#### WHAT THE EXERCISE ASKS
Transcribe word for word the section of the records below that opens with the line containing "hüperpolariseeritud TMR abil, PSG11" and closes with the line containing "ولفت إلى أنه"; drop every picture.

(Page images and extracted text)
§ §

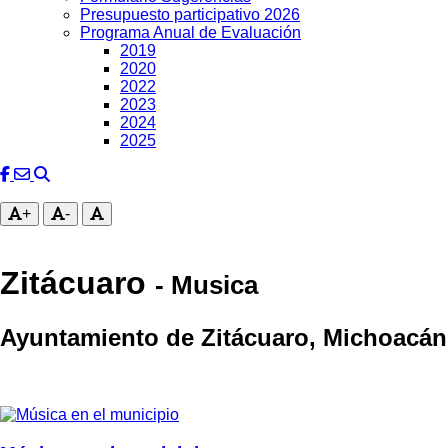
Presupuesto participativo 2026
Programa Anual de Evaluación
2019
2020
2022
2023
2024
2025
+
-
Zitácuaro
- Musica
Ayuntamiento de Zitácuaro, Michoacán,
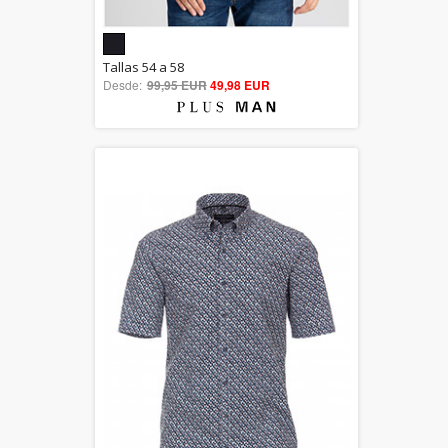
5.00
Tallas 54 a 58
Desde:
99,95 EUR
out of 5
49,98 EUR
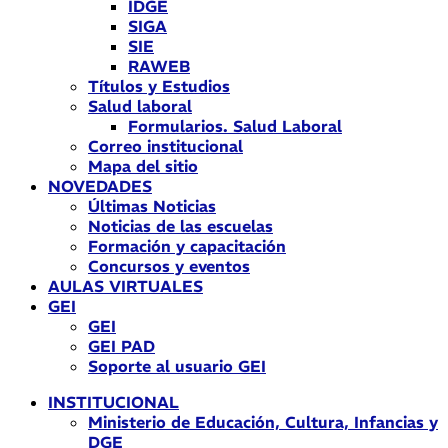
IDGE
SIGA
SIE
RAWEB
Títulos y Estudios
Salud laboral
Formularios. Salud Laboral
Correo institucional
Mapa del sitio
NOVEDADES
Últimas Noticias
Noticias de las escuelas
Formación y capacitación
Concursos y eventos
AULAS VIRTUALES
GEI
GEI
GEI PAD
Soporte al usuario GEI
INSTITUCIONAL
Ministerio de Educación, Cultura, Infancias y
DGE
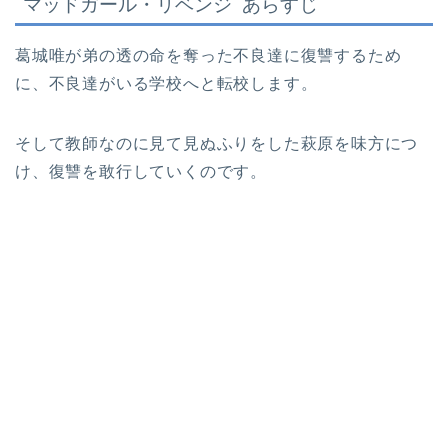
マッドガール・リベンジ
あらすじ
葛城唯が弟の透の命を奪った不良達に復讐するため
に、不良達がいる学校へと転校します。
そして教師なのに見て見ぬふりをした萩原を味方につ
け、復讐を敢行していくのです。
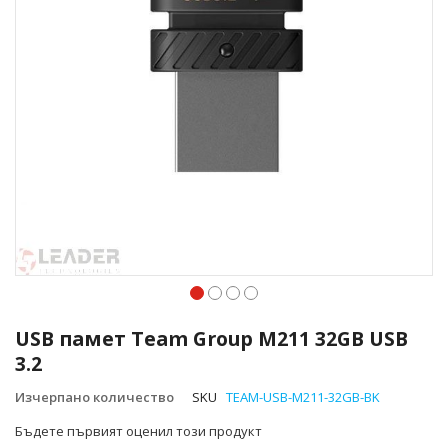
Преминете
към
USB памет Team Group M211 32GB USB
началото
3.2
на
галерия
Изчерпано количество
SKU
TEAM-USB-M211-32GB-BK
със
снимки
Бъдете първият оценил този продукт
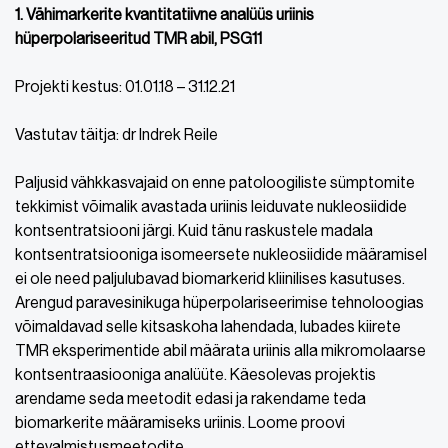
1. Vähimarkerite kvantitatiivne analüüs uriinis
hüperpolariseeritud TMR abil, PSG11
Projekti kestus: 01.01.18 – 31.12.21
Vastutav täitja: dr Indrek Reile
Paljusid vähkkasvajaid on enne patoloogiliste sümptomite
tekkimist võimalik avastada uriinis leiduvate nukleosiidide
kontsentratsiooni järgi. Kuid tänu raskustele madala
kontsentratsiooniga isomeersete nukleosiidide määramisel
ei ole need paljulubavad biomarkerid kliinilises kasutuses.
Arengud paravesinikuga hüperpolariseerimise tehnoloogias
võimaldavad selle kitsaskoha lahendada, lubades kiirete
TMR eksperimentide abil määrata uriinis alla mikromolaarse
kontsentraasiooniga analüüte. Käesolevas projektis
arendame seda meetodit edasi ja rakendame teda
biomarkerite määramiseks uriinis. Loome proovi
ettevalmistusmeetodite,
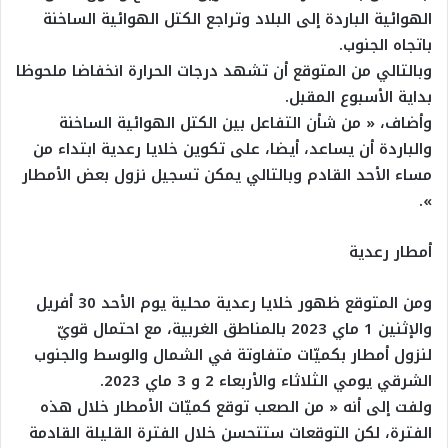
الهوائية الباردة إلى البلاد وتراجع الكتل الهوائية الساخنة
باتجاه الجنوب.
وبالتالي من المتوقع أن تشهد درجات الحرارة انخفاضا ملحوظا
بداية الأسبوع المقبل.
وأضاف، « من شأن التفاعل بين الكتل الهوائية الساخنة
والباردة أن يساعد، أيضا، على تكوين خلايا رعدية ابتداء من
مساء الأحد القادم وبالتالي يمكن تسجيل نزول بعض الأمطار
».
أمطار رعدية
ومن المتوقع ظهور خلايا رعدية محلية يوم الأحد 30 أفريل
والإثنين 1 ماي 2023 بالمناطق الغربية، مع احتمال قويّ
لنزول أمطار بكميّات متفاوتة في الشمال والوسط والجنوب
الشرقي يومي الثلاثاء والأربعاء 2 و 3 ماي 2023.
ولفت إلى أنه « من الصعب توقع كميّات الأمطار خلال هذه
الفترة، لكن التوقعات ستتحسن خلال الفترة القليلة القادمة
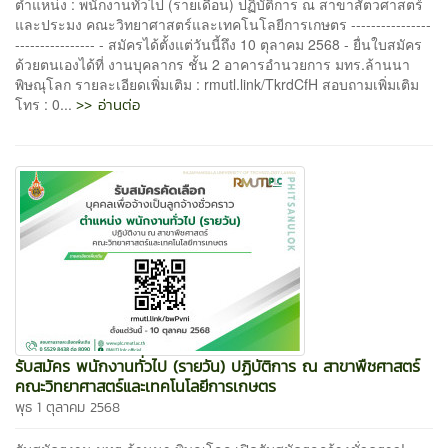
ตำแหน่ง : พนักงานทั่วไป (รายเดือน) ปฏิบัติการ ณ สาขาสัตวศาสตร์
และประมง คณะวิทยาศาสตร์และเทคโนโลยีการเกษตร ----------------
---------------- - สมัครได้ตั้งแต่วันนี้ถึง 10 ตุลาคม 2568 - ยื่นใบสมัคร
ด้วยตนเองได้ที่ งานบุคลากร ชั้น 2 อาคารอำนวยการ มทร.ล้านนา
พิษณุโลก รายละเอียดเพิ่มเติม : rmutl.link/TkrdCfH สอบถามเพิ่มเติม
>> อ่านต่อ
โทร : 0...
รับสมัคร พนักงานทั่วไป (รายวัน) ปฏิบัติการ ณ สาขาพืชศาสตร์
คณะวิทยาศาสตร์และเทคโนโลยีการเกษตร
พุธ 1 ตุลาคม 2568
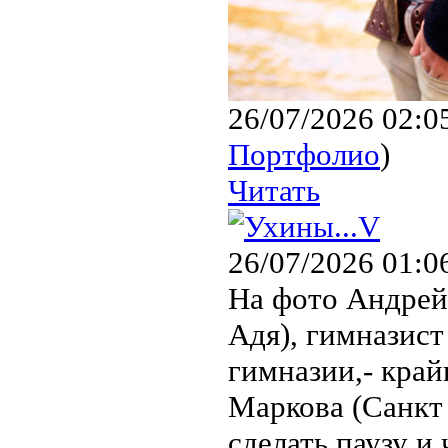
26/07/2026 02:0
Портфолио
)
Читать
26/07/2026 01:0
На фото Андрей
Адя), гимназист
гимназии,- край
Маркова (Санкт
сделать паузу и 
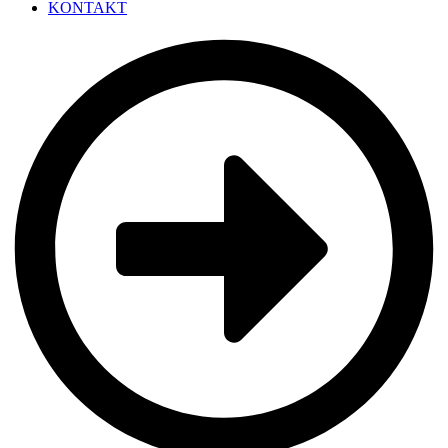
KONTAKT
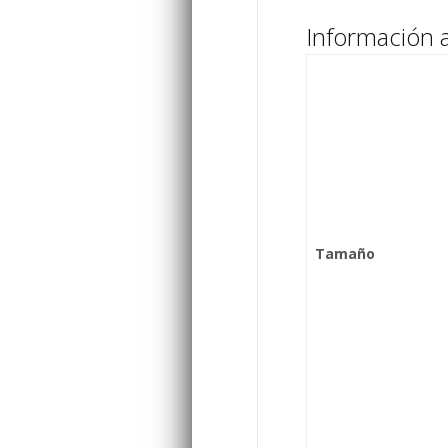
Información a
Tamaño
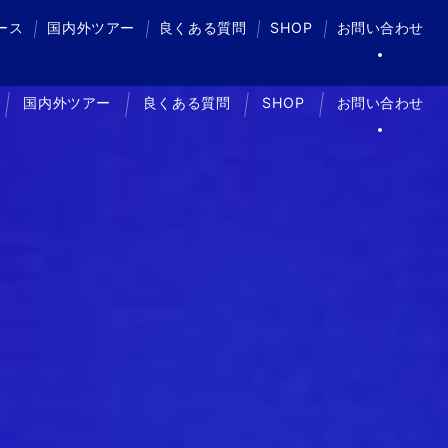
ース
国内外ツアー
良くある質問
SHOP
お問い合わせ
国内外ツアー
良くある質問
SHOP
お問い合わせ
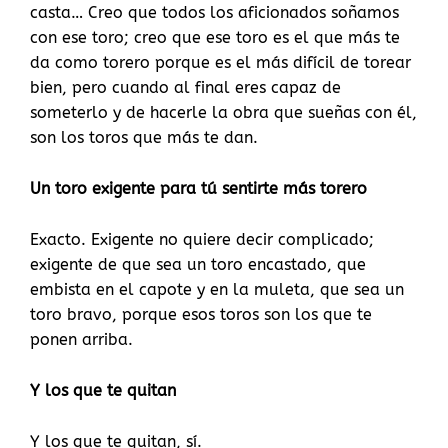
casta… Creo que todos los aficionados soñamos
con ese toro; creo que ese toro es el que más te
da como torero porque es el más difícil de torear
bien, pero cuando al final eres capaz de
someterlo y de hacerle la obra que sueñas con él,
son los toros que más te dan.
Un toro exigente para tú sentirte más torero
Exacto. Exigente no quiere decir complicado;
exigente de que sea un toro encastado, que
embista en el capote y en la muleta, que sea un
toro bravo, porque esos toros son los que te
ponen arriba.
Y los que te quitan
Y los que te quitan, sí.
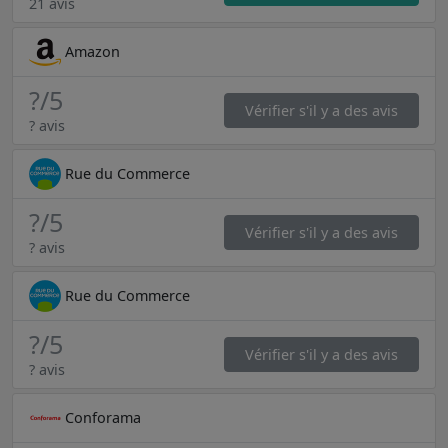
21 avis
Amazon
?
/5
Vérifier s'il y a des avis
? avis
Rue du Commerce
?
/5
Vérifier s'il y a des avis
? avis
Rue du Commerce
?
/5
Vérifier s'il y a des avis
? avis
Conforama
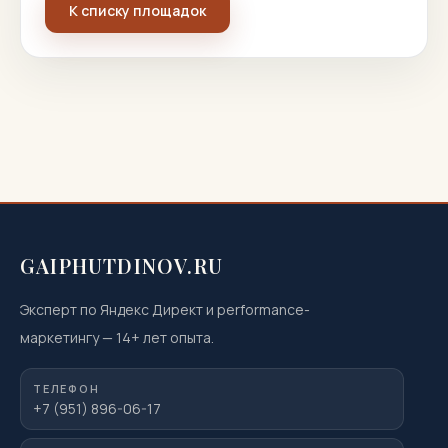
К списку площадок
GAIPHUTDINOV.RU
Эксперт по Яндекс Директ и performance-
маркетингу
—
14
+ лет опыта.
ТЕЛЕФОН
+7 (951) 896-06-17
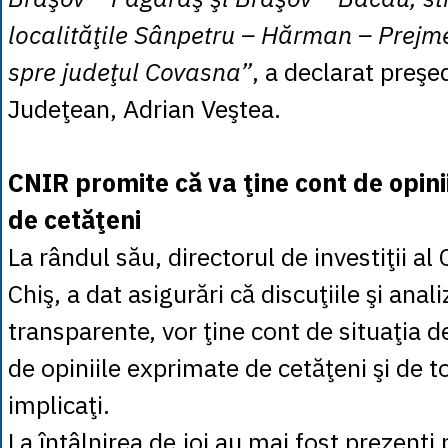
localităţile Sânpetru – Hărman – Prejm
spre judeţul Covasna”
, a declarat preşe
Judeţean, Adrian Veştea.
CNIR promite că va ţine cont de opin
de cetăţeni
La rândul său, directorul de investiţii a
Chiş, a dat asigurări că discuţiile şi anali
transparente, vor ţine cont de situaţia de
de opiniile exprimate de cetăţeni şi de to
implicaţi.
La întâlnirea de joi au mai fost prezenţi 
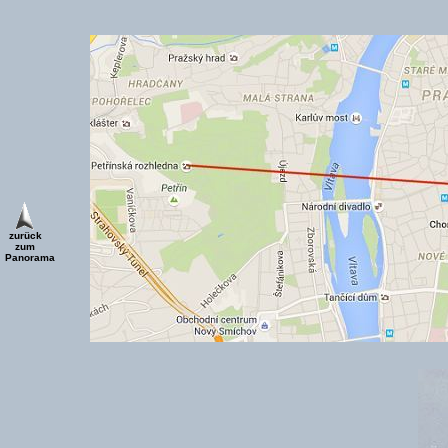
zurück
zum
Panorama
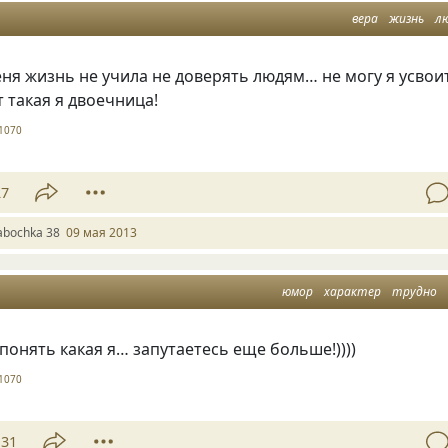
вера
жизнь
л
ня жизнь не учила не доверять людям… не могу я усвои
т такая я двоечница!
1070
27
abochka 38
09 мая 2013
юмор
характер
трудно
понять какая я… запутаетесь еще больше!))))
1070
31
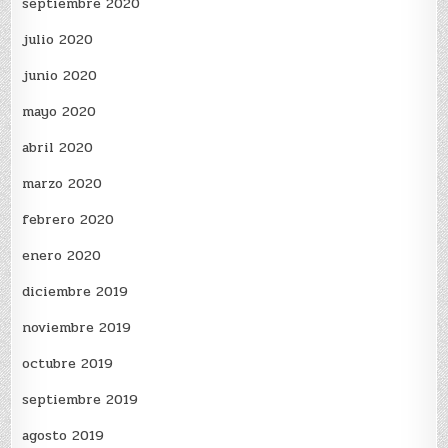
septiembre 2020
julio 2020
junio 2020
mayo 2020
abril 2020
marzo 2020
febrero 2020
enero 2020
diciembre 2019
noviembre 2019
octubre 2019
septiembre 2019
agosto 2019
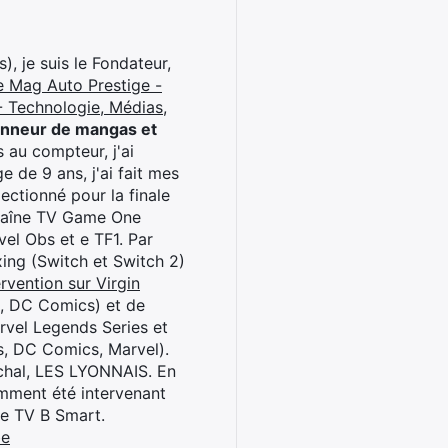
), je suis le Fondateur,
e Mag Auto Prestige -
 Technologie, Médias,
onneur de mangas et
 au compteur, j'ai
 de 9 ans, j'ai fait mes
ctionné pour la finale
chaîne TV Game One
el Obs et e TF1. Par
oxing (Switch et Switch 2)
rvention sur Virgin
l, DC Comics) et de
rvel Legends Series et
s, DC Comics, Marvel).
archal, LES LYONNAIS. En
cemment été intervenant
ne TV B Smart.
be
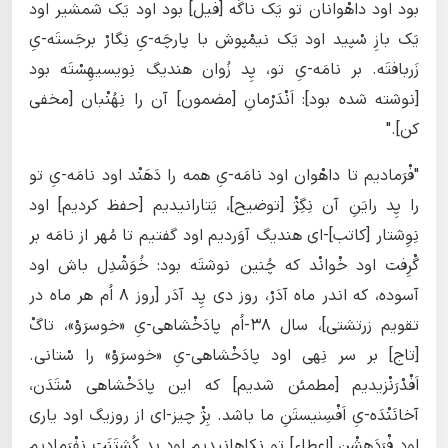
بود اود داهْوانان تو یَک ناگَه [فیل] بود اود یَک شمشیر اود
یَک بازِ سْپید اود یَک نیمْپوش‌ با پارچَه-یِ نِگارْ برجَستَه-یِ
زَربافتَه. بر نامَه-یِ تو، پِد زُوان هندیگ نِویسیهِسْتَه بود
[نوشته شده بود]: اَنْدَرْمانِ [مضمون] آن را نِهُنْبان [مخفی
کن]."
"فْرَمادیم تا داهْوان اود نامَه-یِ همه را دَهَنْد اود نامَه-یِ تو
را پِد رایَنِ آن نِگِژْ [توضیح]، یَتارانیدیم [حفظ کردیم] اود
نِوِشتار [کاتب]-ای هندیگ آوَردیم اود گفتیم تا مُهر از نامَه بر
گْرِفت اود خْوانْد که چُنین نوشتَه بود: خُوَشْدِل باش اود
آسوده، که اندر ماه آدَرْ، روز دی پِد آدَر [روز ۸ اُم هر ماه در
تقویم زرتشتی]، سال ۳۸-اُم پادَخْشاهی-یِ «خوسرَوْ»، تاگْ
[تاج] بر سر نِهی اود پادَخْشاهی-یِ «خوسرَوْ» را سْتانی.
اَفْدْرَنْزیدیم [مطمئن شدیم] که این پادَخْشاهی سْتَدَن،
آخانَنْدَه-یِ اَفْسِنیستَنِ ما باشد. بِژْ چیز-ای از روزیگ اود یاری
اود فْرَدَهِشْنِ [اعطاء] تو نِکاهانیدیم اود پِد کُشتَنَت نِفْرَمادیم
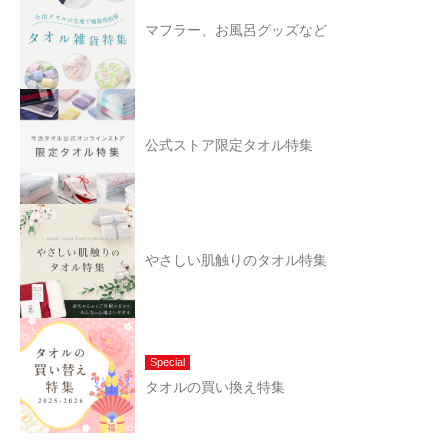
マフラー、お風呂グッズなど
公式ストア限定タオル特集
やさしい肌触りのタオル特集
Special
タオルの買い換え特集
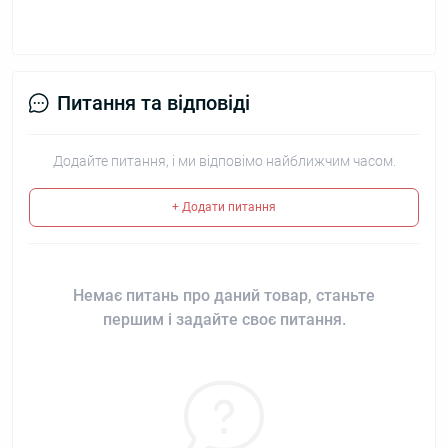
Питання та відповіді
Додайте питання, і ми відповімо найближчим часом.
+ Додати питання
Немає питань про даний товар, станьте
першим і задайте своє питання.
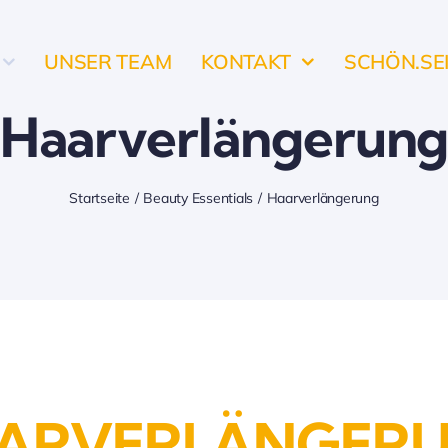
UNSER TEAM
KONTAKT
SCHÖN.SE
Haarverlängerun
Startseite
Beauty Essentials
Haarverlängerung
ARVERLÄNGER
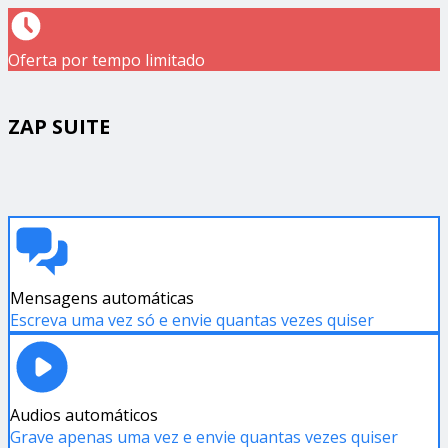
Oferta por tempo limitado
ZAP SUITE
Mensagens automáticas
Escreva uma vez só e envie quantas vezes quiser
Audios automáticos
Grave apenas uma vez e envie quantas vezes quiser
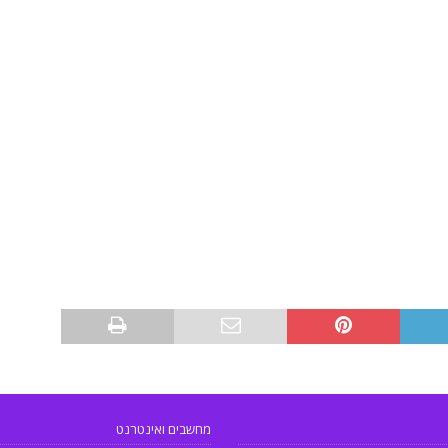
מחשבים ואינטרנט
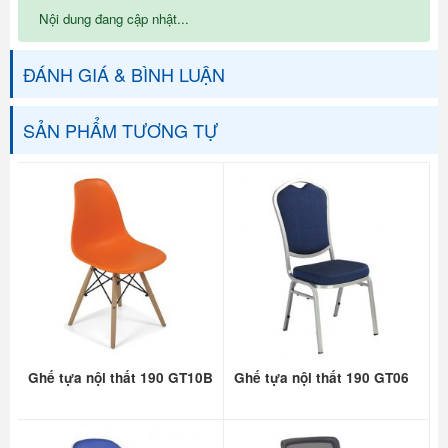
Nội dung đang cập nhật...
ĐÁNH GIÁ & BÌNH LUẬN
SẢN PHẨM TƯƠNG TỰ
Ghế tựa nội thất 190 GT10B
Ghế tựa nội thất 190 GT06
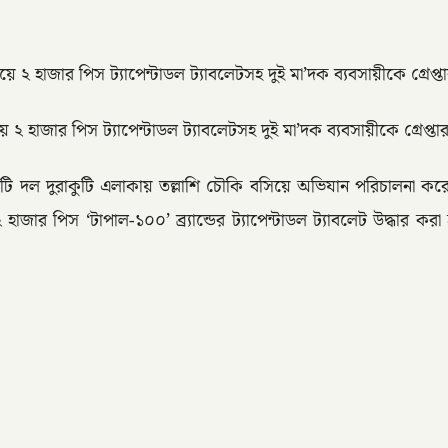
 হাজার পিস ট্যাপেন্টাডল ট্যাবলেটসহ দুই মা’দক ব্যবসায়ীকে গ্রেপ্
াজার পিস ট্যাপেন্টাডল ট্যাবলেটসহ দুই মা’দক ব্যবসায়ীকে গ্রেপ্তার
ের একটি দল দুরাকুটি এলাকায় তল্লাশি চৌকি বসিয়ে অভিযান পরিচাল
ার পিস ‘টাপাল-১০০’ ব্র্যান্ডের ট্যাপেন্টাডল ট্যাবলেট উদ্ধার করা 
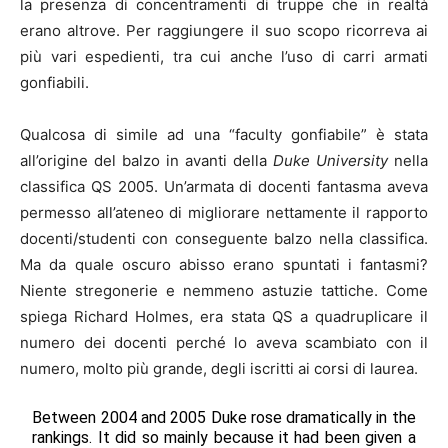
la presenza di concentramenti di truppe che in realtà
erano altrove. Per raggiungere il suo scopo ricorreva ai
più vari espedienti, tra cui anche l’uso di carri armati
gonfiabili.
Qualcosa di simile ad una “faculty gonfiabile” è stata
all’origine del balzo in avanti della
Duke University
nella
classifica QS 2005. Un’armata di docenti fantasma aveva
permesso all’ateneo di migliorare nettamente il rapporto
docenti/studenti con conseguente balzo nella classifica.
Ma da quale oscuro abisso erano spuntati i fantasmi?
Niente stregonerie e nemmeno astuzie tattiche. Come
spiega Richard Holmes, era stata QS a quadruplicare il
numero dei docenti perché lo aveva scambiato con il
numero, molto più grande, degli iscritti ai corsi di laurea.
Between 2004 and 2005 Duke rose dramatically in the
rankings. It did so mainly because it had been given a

§ §

#### RESPONSE AREA
hüperpolariseeritud TMR abil, PSG11
Projekti kestus: 01.01.18 – 31.12.21
Vastutav täitja: dr Indrek Reile
Paljusid vähkkasvajaid on enne patoloogiliste sümptomite
tekkimist võimalik avastada uriinis leiduvate nukleosiidide
kontsentratsiooni järgi. Kuid tänu raskustele madala
kontsentratsiooniga isomeersete nukleosiidide määramisel
ei ole need paljulubavad biomarkerid kliinilises kasutuses.
Arengud paravesinikuga hüperpolariseerimise tehnoloogias
võimaldavad selle kitsaskoha lahendada, lubades kiirete
TMR eksperimentide abil määrata uriinis alla mikromolaarse
kontsentraasiooniga analüüte. Käesolevas projektis
arendame seda meetodit edasi ja rakendame teda
biomarkerite määramiseks uriinis. Loome proovi
ettevalmistusmeetodite,
الهوائية الباردة إلى البلاد وتراجع الكتل الهوائية الساخنة
باتجاه الجنوب.
وبالتالي من المتوقع أن تشهد درجات الحرارة انخفاضا ملحوظا
بداية الأسبوع المقبل.
وأضاف، « من شأن التفاعل بين الكتل الهوائية الساخنة
والباردة أن يساعد، أيضا، على تكوين خلايا رعدية ابتداء من
مساء الأحد القادم وبالتالي يمكن تسجيل نزول بعض الأمطار
».
أمطار رعدية
ومن المتوقع ظهور خلايا رعدية محلية يوم الأحد 30 أفريل
والإثنين 1 ماي 2023 بالمناطق الغربية، مع احتمال قويّ
لنزول أمطار بكميّات متفاوتة في الشمال والوسط والجنوب
الشرقي يومي الثلاثاء والأربعاء 2 و 3 ماي 2023.
ولفت إلى أنه « من الصعب توقع كميّات الأمطار خلال هذه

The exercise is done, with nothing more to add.